Sanzenin Temple is a spot to see autumn leaves. Please see Autum Leaves in Sanzenin Temple.



Address 540 Ohara-raigoin-cho, Sakyo-ku, Kyoto-shi, Kyoto
Phone 075-744-2531
Admission Adult: 700 yen
Junior high: 400 yen
Elementary: 150 yen
Adult: over 15
Group tickets are available
Hours 09:00 to 17:00 
08:30 to 17:00 Nov 
09:30 to 16:30 Dec to Feb
Closed Open 7 Days a Week
Duration 30 minutes
Getting There By Train
60 minutes ride by City Bus No.17 or 208 bound for Ohara from JR Kyoto Station to the Ohara bus stop, then walk approximately 10 minutes.

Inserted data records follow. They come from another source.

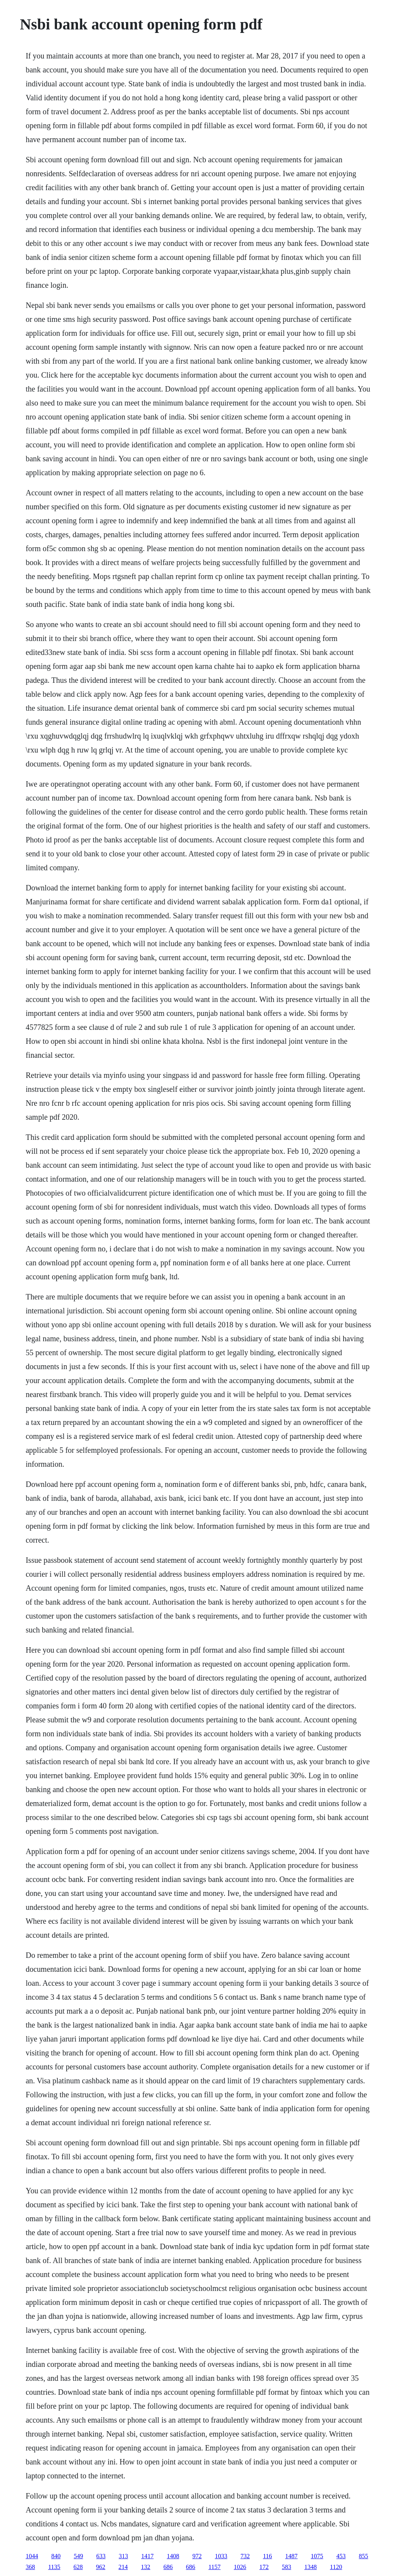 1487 (291, 2556)
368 (30, 2567)
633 (100, 2556)
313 (123, 2556)
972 (197, 2556)
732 (245, 2556)
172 (264, 2567)
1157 (215, 2567)
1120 (336, 2567)
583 (286, 2567)
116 (267, 2556)
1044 (32, 2556)
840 (55, 2556)
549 (78, 2556)
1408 (173, 2556)
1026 (240, 2567)
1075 (317, 2556)
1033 (221, 2556)
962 (100, 2567)
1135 (54, 2567)
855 (363, 2556)
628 (78, 2567)
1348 (310, 2567)
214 (123, 2567)
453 (341, 2556)
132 (145, 2567)
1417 (147, 2556)
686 (168, 2567) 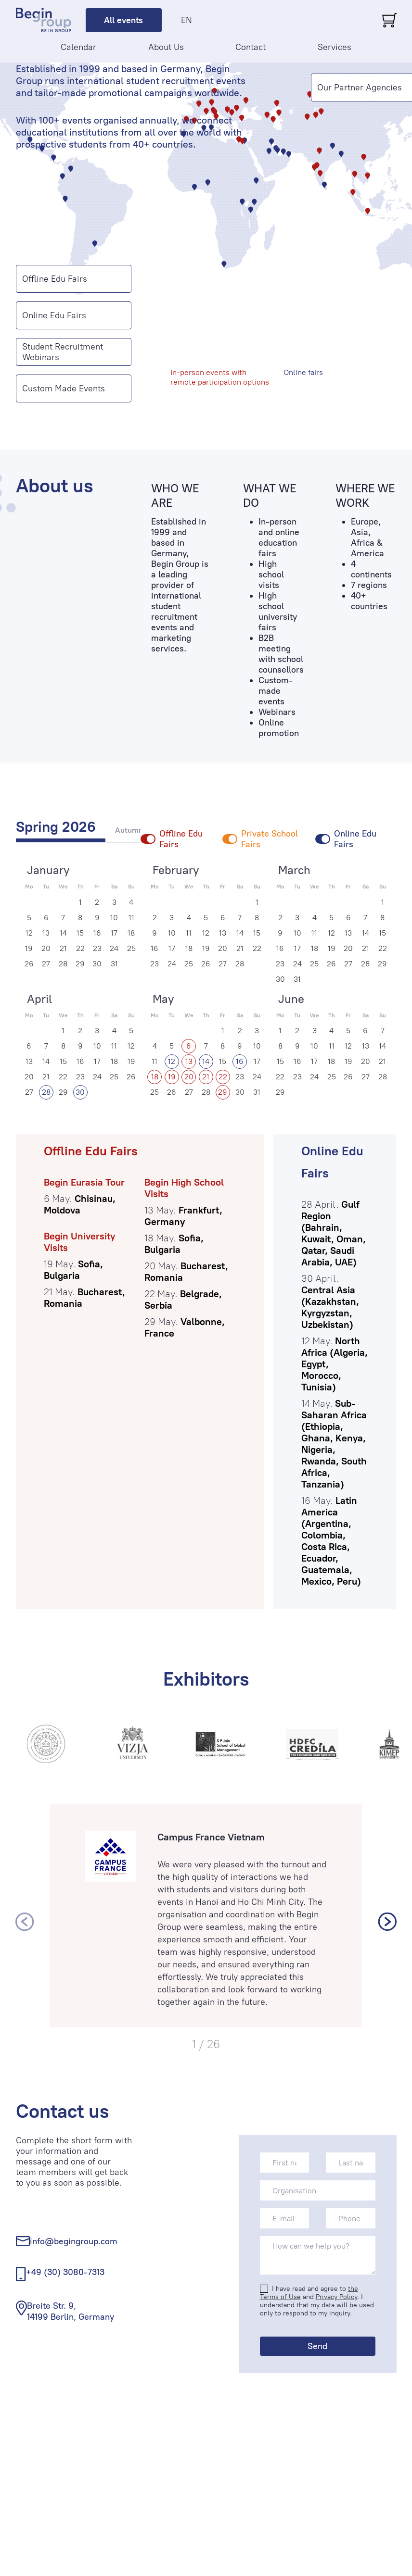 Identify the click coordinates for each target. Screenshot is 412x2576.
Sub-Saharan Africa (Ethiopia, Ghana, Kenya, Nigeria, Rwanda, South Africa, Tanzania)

Take City Bus No.10, 16 or 17 from Demachiyanagi Station on Keihan Electric Railway Keihan Honsen to Ohara bus stop, then walk approximately 10 minutes.
Take City Bus No.19 from Kokusaikaikan Station on subway Karasuma Line to Ohara bus stop, then walk approximately 10 minutes.

By Car
Take Meishin Expressway to the Kyoto-higashi exit. It is approximately 60minutes from exit.